> _AIM OF THE TASK_:
Check every line of the entries below for the word "tiempo", and copy the ones that have it.
--- START ---
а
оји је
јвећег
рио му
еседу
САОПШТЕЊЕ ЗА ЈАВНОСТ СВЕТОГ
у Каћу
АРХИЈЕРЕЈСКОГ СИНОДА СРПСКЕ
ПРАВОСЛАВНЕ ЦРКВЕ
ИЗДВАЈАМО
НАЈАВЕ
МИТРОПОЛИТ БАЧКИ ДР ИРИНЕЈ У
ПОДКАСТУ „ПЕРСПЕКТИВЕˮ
--- END ---
--- START ---
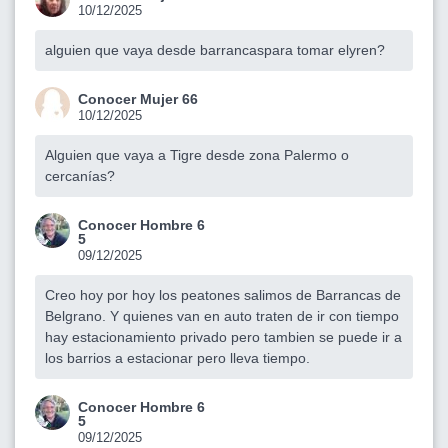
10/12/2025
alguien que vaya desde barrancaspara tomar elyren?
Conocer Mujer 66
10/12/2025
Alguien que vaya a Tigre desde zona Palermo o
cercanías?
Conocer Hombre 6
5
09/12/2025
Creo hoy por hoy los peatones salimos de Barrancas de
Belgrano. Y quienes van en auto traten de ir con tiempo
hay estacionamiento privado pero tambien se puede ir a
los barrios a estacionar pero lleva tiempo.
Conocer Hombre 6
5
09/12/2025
--- END ---
> _PROBLEM SOLUTION_:
Belgrano. Y quienes van en auto traten de ir con tiempo
los barrios a estacionar pero lleva tiempo.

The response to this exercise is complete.